SOTOPIA-S4: a user-friendly system for flexible, customizable, and large-scale social simulation
Xuhui Zhou, Zhe Su, Sophie Feng, Jiaxu Zhou, Jen-tse Huang, Hsien-Te Kao, Spencer Lynch, Svitlana Volkova, Tongshuang Sherry Wu, Anita Woolley, Hao Zhu, Maarten Sap
TL;DR
This paper addresses the challenge of conducting large-scale, human-like social simulations with LLM agents, which are typically difficult to set up and evaluate. It introduces SOTOPIA-S$^4$, a three-part system with a high-performance simulation engine, a REST API, and a web UI, enabling natural-language configuration, parallelized execution, and customizable evaluation metrics. Key contributions include a NL-based configuration workflow, an asynchronous multi-agent interaction framework with information asymmetry, a default and customizable evaluation suite powered by LLMs, and LiteLLM-based multi-LLM integration. Use cases demonstrate dyadic hiring negotiations, multiparty planning, and large-scale stress tests, showing personality effects and scalability. The system lowers barriers for social science researchers to test hypotheses and analyze LLM agent behavior at scale through a user-friendly API and web interface.
Abstract
Social simulation through large language model (LLM) agents is a promising approach to explore and validate hypotheses related to social science questions and LLM agents behavior.
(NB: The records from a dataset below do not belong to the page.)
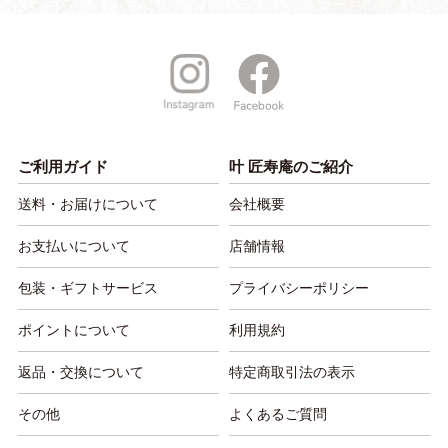
ご利用ガイド
叶 匠寿庵のご紹介
送料・お届けについて
会社概要
お支払いについて
店舗情報
包装・ギフトサービス
プライバシーポリシー
ポイントについて
利用規約
返品・交換について
特定商取引法の表示
その他
よくあるご質問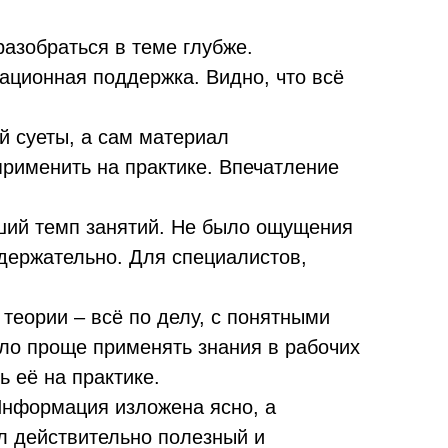
разобраться в теме глубже.
ационная поддержка. Видно, что всё
й суеты, а сам материал
применить на практике. Впечатление
ший темп занятий. Не было ощущения
одержательно. Для специалистов,
теории – всё по делу, с понятными
ло проще применять знания в рабочих
ь её на практике.
 Информация изложена ясно, а
л действительно полезный и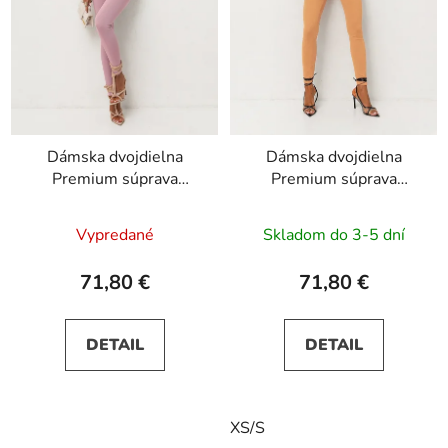
Dámska dvojdielna
Dámska dvojdielna
Premium súprava
Premium súprava
SAFE-PIN - ružová
SAFE-PIN - oranžová
Vypredané
Skladom do 3-5 dní
71,80 €
71,80 €
DETAIL
DETAIL
XS/S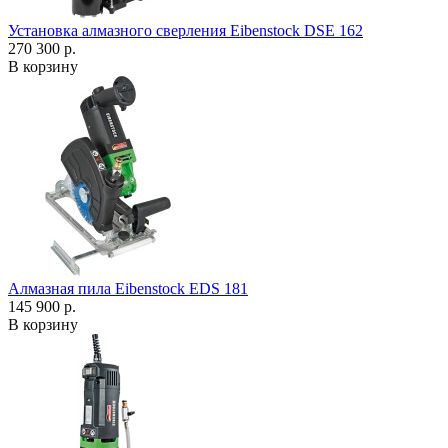
Установка алмазного сверления Eibenstock DSE 162
270 300 р.
В корзину
Алмазная пила Eibenstock EDS 181
145 900 р.
В корзину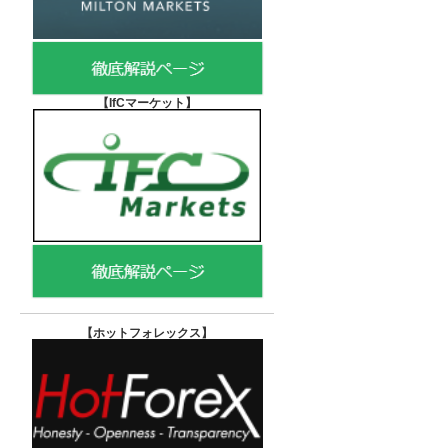
【IfCマーケット
】
【ホットフォレックス
】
We present SOTOPIA-S4, a fast, flexible, and scalable social simulation system that addresses the technical barriers of current frameworks while enabling practitioners to generate multi-turn and multi-party LLM-based interactions with customizable evaluation metrics for hypothesis testing. SOTOPIA-S4 comes as a pip package that contains a simulation engine, an API server with flexible RESTful APIs for simulation management, and a web interface that enables both technical and non-technical users to design, run, and analyze simulations without programming. We demonstrate the usefulness of SOTOPIA-S4 with two use cases involving dyadic hiring negotiation and multi-party planning scenarios.